### How to complete this task
Filter the records below for the word "quantité". Copy each line that holds it.

### Provided records
--------------------------------
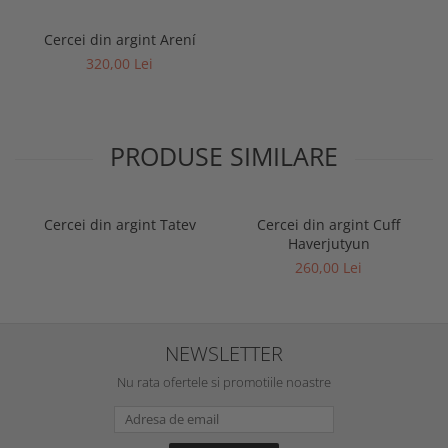
Cercei din argint Arení
320,00 Lei
PRODUSE SIMILARE
Cercei din argint Tatev
Cercei din argint Cuff
Haverjutyun
260,00 Lei
NEWSLETTER
Nu rata ofertele si promotiile noastre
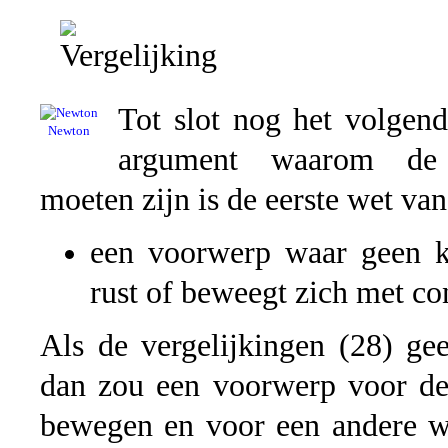
Tot slot nog het volgend
Newton
argument waarom de tr
moeten zijn is de eerste wet va
een voorwerp waar geen k
rust of beweegt zich met con
Als de vergelijkingen (28) gee
dan zou een voorwerp voor de 
bewegen en voor een andere wa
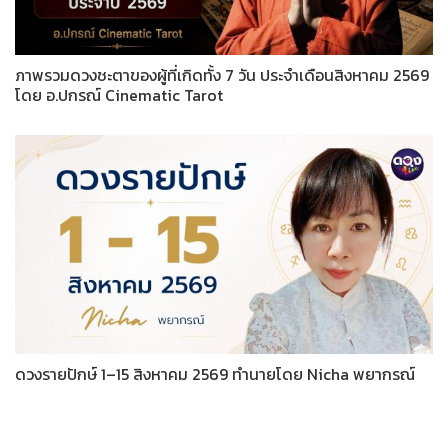
ภาพรวมดวงชะตาของผู้ที่เกิดทั้ง 7 วัน ประจำเดือนสิงหาคม 2569
โดย อ.ปกรณ์ Cinematic Tarot
ดวงรายปักษ์ 1–15 สิงหาคม 2569 ทำนายโดย Nicha พยากรณ์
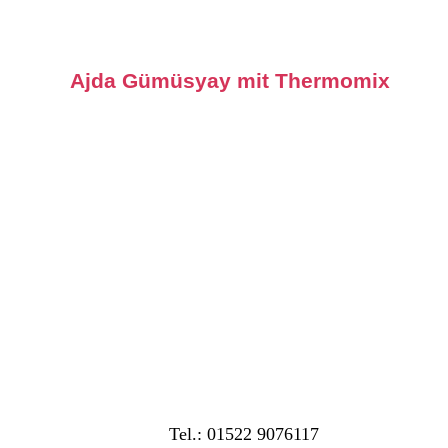
Ajda Gümüsyay mit Thermomix
Tel.: 01522 9076117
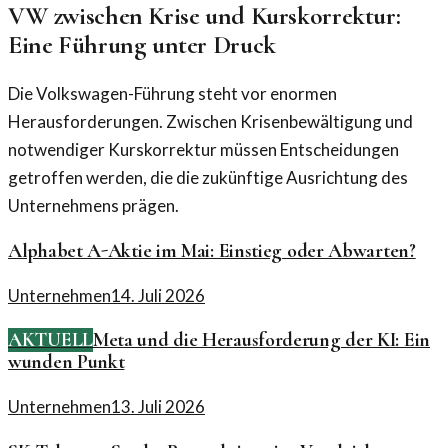
VW zwischen Krise und Kurskorrektur:
Eine Führung unter Druck
Die Volkswagen-Führung steht vor enormen
Herausforderungen. Zwischen Krisenbewältigung und
notwendiger Kurskorrektur müssen Entscheidungen
getroffen werden, die die zukünftige Ausrichtung des
Unternehmens prägen.
Alphabet A-Aktie im Mai: Einstieg oder Abwarten?
Unternehmen
14. Juli 2026
AKTUELL
Meta und die Herausforderung der KI: Ein
wunden Punkt
Unternehmen
13. Juli 2026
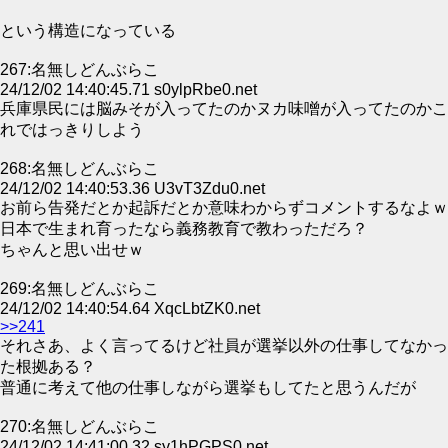
という構造になっている
267:名無しどんぶらこ
24/12/02 14:40:45.71 s0ylpRbe0.net
兵庫県民には脳みそが入ってたのかヌカ味噌が入ってたのかこ
れではっきりしよう
268:名無しどんぶらこ
24/12/02 14:40:53.36 U3vT3Zdu0.net
お前ら告発だとか起訴だとか意味わからずコメントするなよｗ
日本で生まれ育ったなら義務教育で教わっただろ？
ちゃんと思い出せｗ
269:名無しどんぶらこ
24/12/02 14:40:54.64 XqcLbtZK0.net
>>241
それさあ、よく言ってるけど社員が選挙以外の仕事してなかっ
た根拠ある？
普通に考えて他の仕事しながら選挙もしてたと思うんだが
270:名無しどんぶらこ
24/12/02 14:41:00.32 sy1hPGPS0.net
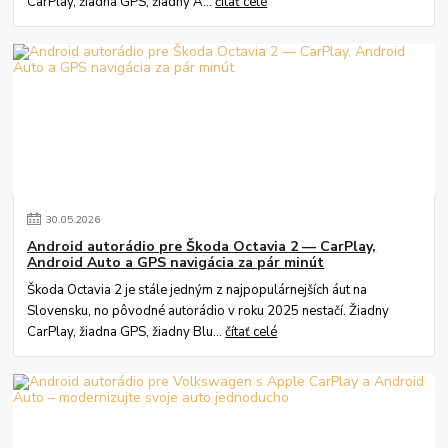
CarPlay, žiadna GPS, žiadny A...
čítať celé
30
.
05
.
2026
Android autorádio pre Škoda Octavia 2 — CarPlay,
Android Auto a GPS navigácia za pár minút
Škoda Octavia 2 je stále jedným z najpopulárnejších áut na
Slovensku, no pôvodné autorádio v roku 2025 nestačí. Žiadny
CarPlay, žiadna GPS, žiadny Blu...
čítať celé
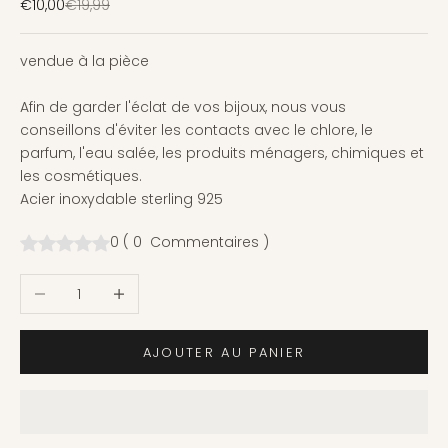
Prix de vente
Prix normal
€10,00
€19,99
vendue à la pièce
Afin de garder l'éclat de vos bijoux, nous vous
conseillons d'éviter les contacts avec le chlore, le
parfum, l'eau salée, les produits ménagers, chimiques et
les cosmétiques.
Acier inoxydable sterling 925
0
(
0
Commentaires
)
Diminuer la quantité
Augmenter la quantité
AJOUTER AU PANIER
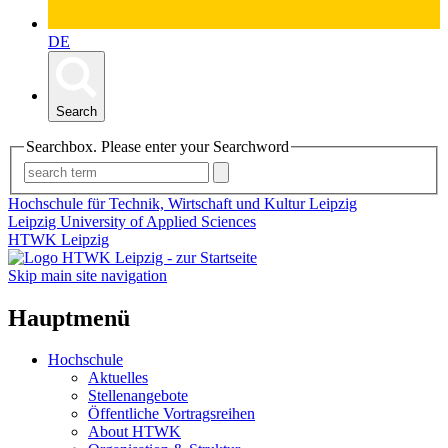
DE
Search
Searchbox. Please enter your Searchword
Hochschule für Technik, Wirtschaft und Kultur Leipzig
Leipzig University of Applied Sciences
HTWK Leipzig
Skip main site navigation
Hauptmenü
Hochschule
Aktuelles
Stellenangebote
Öffentliche Vortragsreihen
About HTWK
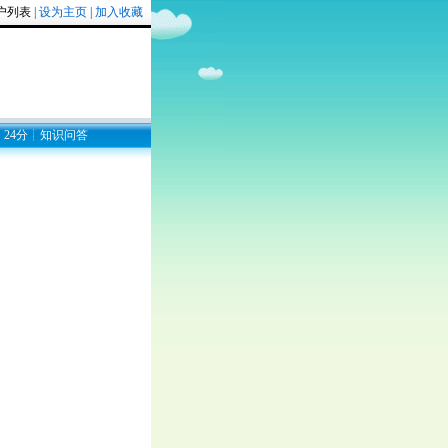
户列表
|
设为主页
|
加入收藏
┊
24分
┊
知识问答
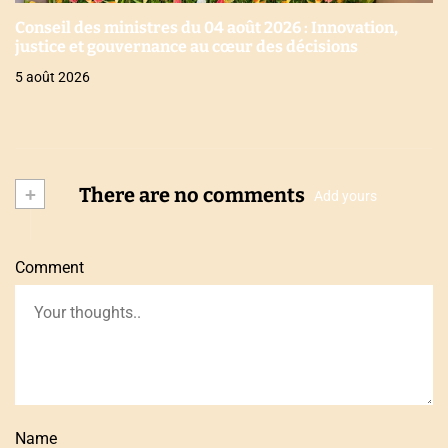
Conseil des ministres du 04 août 2026 : Innovation,
justice et gouvernance au cœur des décisions
5 août 2026
+
There are no comments
Add yours
Comment
Name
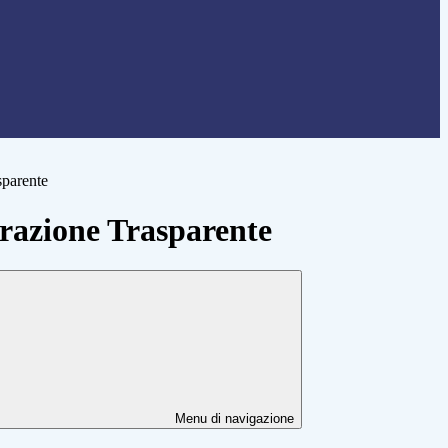
sparente
azione Trasparente
Menu di navigazione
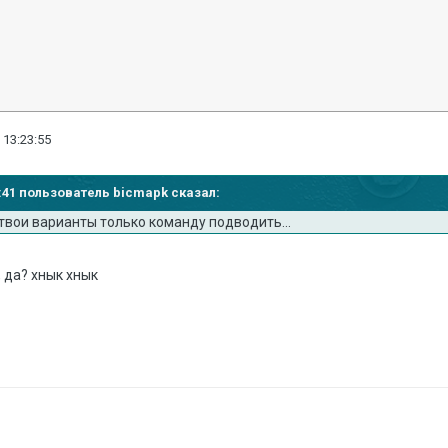
 13:23:55
16:41 пользователь bicmapk сказал:
 твои варианты только команду подводить...
, да? хнык хнык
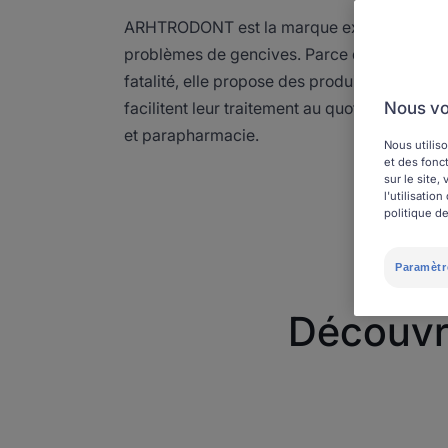
ARHTRODONT est la marque experte à qui c
problèmes de gencives. Parce que ces maux
fatalité, elle propose des produits spécifiqu
Nous vo
facilitent leur traitement au quotidien, disp
et parapharmacie.
Nous utiliso
et des fonct
sur le site
l'utilisati
politique de
Paramètr
Découvre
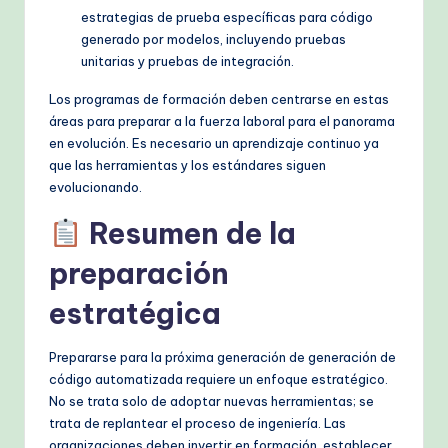
estrategias de prueba específicas para código
generado por modelos, incluyendo pruebas
unitarias y pruebas de integración.
Los programas de formación deben centrarse en estas
áreas para preparar a la fuerza laboral para el panorama
en evolución. Es necesario un aprendizaje continuo ya
que las herramientas y los estándares siguen
evolucionando.
Resumen de la
preparación
estratégica
Prepararse para la próxima generación de generación de
código automatizada requiere un enfoque estratégico.
No se trata solo de adoptar nuevas herramientas; se
trata de replantear el proceso de ingeniería. Las
organizaciones deben invertir en formación, establecer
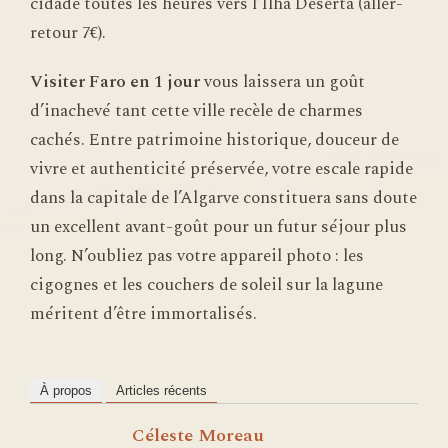
cidade toutes les heures vers l’Ilha Deserta (aller-
retour 7€).
Visiter Faro en 1 jour
vous laissera un goût
d’inachevé tant cette ville recèle de charmes
cachés. Entre patrimoine historique, douceur de
vivre et authenticité préservée, votre escale rapide
dans la capitale de l’Algarve constituera sans doute
un excellent avant-goût pour un futur séjour plus
long. N’oubliez pas votre appareil photo : les
cigognes et les couchers de soleil sur la lagune
méritent d’être immortalisés.
À propos
Articles récents
Céleste Moreau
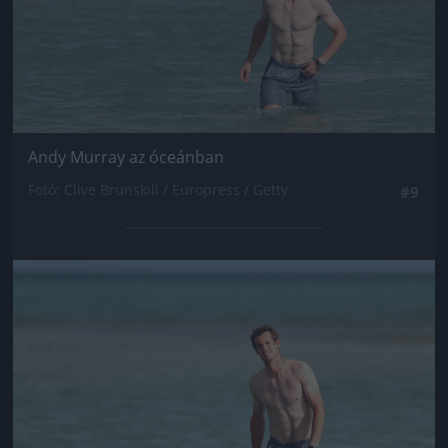
Andy Murray az óceánban
Fotó: Clive Brunskill / Europress / Getty
#9
Jön még kép!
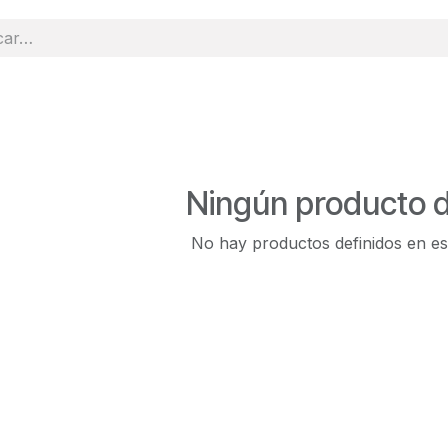
Ningún producto d
No hay productos definidos en es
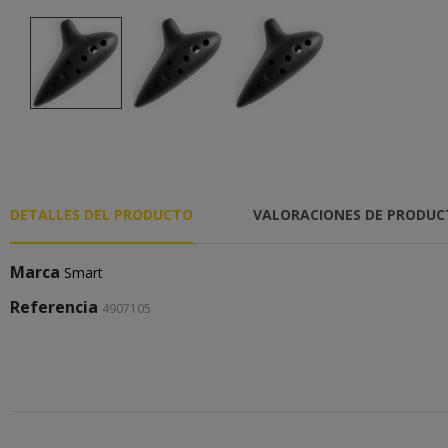
DETALLES DEL PRODUCTO
VALORACIONES DE PRODU
Marca
Smart
Referencia
4907105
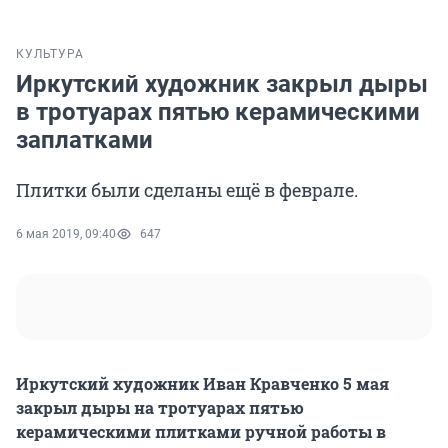
КУЛЬТУРА
Иркутский художник закрыл дыры
в тротуарах пятью керамическими
заплатками
Плитки были сделаны ещё в феврале.
6 мая 2019, 09:40
647
Иркутский художник Иван Кравченко 5 мая
закрыл дыры на тротуарах пятью
керамическими плитками ручной работы в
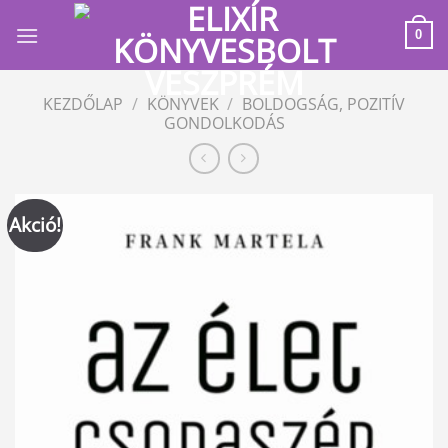
Skip
to
0
content
KEZDŐLAP
/
KÖNYVEK
/
BOLDOGSÁG, POZITÍV
GONDOLKODÁS
Akció!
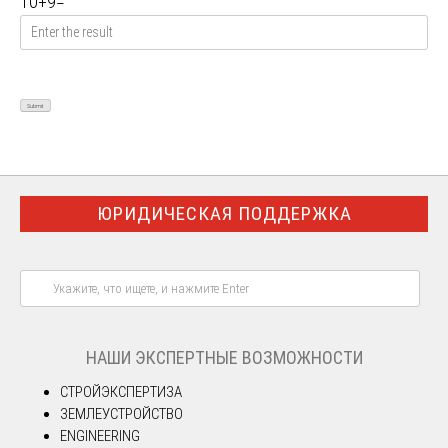
10
+
9
=
ЮРИДИЧЕСКАЯ ПОДДЕРЖКА
НАШИ ЭКСПЕРТНЫЕ ВОЗМОЖНОСТИ
СТРОЙЭКСПЕРТИЗА
ЗЕМЛЕУСТРОЙСТВО
ENGINEERING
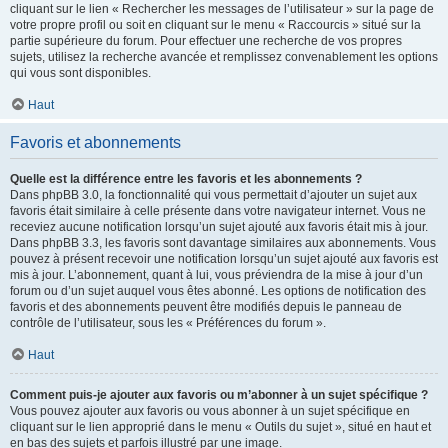
cliquant sur le lien « Rechercher les messages de l’utilisateur » sur la page de
votre propre profil ou soit en cliquant sur le menu « Raccourcis » situé sur la
partie supérieure du forum. Pour effectuer une recherche de vos propres
sujets, utilisez la recherche avancée et remplissez convenablement les options
qui vous sont disponibles.
Haut
Favoris et abonnements
Quelle est la différence entre les favoris et les abonnements ?
Dans phpBB 3.0, la fonctionnalité qui vous permettait d’ajouter un sujet aux
favoris était similaire à celle présente dans votre navigateur internet. Vous ne
receviez aucune notification lorsqu’un sujet ajouté aux favoris était mis à jour.
Dans phpBB 3.3, les favoris sont davantage similaires aux abonnements. Vous
pouvez à présent recevoir une notification lorsqu’un sujet ajouté aux favoris est
mis à jour. L’abonnement, quant à lui, vous préviendra de la mise à jour d’un
forum ou d’un sujet auquel vous êtes abonné. Les options de notification des
favoris et des abonnements peuvent être modifiés depuis le panneau de
contrôle de l’utilisateur, sous les « Préférences du forum ».
Haut
Comment puis-je ajouter aux favoris ou m’abonner à un sujet spécifique ?
Vous pouvez ajouter aux favoris ou vous abonner à un sujet spécifique en
cliquant sur le lien approprié dans le menu « Outils du sujet », situé en haut et
en bas des sujets et parfois illustré par une image.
--------------------------------
### Result of the task
Diminuer la quantité
Augmenter la quantité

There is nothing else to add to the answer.